Fair and Remunerative Price Current Affairs
Cabinet Committee on Economic Affairs (CCEA) chaired by Prime Minister Narendra Modi has approved Fair and Remunerative Price (FRP) of sugarcane for sugar season 2018-19 keeping in view the interest of sugarcane farmers. It was approved based on the recommendation of Commission for Agricultural Costs and Prices (CACP). CCEA has hiked Rs. 20 per quintal in the FRP of sugarcane at Rs. 275 per quintal for basic recovery rate of 10%. It is higher by 77.42% over production cost and ensures that farmers gets return of more than 50 % over their production cost.
Fair and Remunerative Price (FRP)
The FRP is the minimum price that sugar mills have to pay to sugarcane farmers. It is determined on basis of recommendations of Commission for Agricultural Costs and Prices (CACP) and after consultation with State Governments and other stake-holders. The final FRP is arrived by taking into account various factors such as cost of production, domestic and international prices, overall demand-supply situation,inter-crop price parity, terms of trade prices of primary by-products and its impact on general price level and resource use efficiency.
The sugar sector is an important agro-based sector in Indian agricultural economy that impacts livelihood of about 5 crore sugarcane farmers and their dependents. It also employs around 5 lakh workers directly in sugar mills, apart from those employed in various ancillary activities including farm labour and transportation.
The Union Cabinet chaired by Prime Minister has approved a Rs. 8500 Crore bailout package for the distressed sugar industry in the country.
India is world’s second largest sugar producer after Brazil with production of around 20-25 million tonnes of sugar every year. The sugar production was 25.13 million tonnes in 2015-16 sugar season (sugar season ~ October to September); 20.2 million tonnes in 2016-17, 25 million tonnes in 2017-18 and is expected to be around 30 million tonnes in 2018-19. Currently, UP is India’s foremost sugar producing state and it is likely to maintain this position for the next two years. Maharashtra is on number 2 in production of both sugarcane as well as sugar.

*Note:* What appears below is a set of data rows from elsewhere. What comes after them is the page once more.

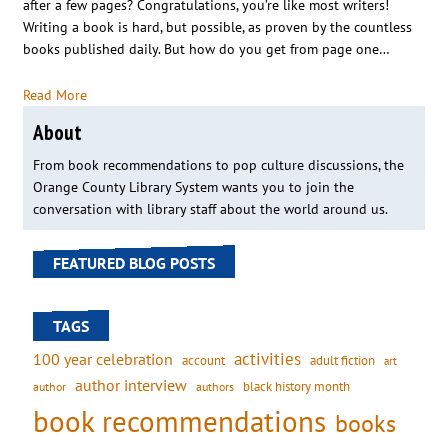
after a few pages? Congratulations, you’re like most writers!
Writing a book is hard, but possible, as proven by the countless
books published daily. But how do you get from page one…
Read More
About
From book recommendations to pop culture discussions, the
Orange County Library System wants you to join the
conversation with library staff about the world around us.
FEATURED BLOG POSTS
TAGS
activities
100 year celebration
account
adult fiction
art
author interview
black history month
authors
author
book recommendations
books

The bumper harvest of sugarcane has created problem of plenty for already troubled cane farmers, sugar mills as well as governments at centre and state. The sugar mills need to buy cane from farmers at state advised price (SAP) but have to sell their produce at either marginal cost above production or in loss. Thus, higher price purchase of sugarcane but low price sale of sugar in open market creates stress on sugar mills and they are unable to make payments to farmers. This leads to accumulation of arrears.
Though government decontrolled sugar industry partially in 2013 and allowed them to sell their produce in open market, the sugar industry faces a bizarre problem that price of its raw material (cane) is fixed by state and central governments as State Advised Price (SAP) and Fair and Remunerative Price (FRP) respectively. The government supported cane prices are attractive to farmers, but loss due to any fall in the prices of sugar in open market has to be borne by the sugar industry. Further, absence of infrastructure for ethanol production makes sure that the surplus production of sugarcane is not optimally absorbed.
This package announced on June 6, 2018 includes Rs. 4500 crore soft loan for building ethanol production capacity and Rs. 1540-crore production-linked direct payments to cane farmers by sugar mills. Further, government has also hiked import duty on sugar to curb the problem of plenty. Government has also decided to create some kind of stock of sugar.